3 fundamental dimensions to drive cultural transformation
understand and act on each lever
Understanding and acting on interactions and feedback loops within the organization. A company is a living system — changing one variable impacts others, often in unexpected ways.
Systems thinking enables us to understand these dynamics and act at the right leverage points, at the right time, to trigger virtuous cycles rather than cascading resistance.
To act on the system, proceed in two phases. Analyze the parts of the system, the interactions, and the self-reinforcing feedback loops; act in the right places, in the right sequence, with the right tools.
But these actions can run into a corporate culture with a long memory.

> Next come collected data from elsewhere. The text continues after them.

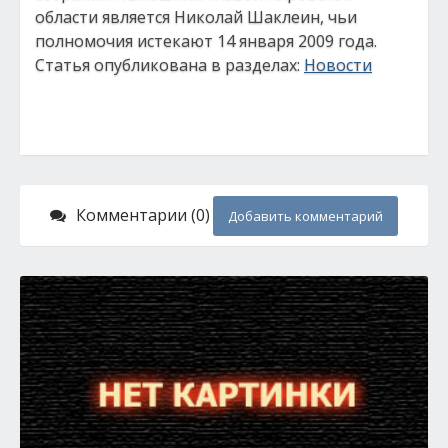
области является Николай Шаклеин, чьи
полномочия истекают 14 января 2009 года.
Статья опубликована в разделах:
Новости
Комментарии (0)
Добавить комментарий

Understanding and acting on cognitive biases and emotional filters. While cognitive biases are well-known intellectually, they are rarely integrated into communication and transformation strategies.
Every decision to change activates unconscious filters — loss aversion, status quo bias, framing effects. Identifying them upstream means defusing resistance before it crystallizes.

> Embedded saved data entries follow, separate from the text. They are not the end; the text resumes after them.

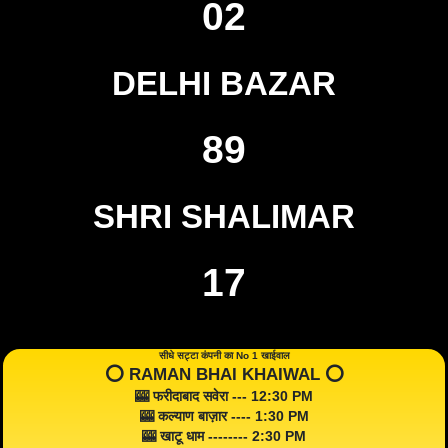
02
DELHI BAZAR
89
SHRI SHALIMAR
17
सीधे सट्टा कंपनी का No 1 खाईवाल
⭕️ RAMAN BHAI KHAIWAL ⭕️
🎰 फरीदाबाद सवेरा --- 12:30 PM
🎰 कल्याण बाज़ार ---- 1:30 PM
🎰 खाटू धाम -------- 2:30 PM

Faced with a new project that disrupts the system, cognitive biases reinforce individuals' resistance or reactance — the reflexive rejection of an obligation they see no way to escape.
The organization churns instead of executing. Psychosocial risks loom.
Understanding and acting on the diverse cultures and collective unconscious at play. Every company harbors multiple cultures — professional, generational, geographical — that coexist, sometimes ignore each other, sometimes clash.
In France, analysis and debate take precedence over action and iteration. Opinion drives action, whereas other cultures find a starting compromise, test, and move forward pragmatically.
Within a single company, multiple cultures coexist. For example, the engineering and sales cultures, or those of safety, gen Z, or innovation.
Each has its own codes, each its own values, and all must coexist.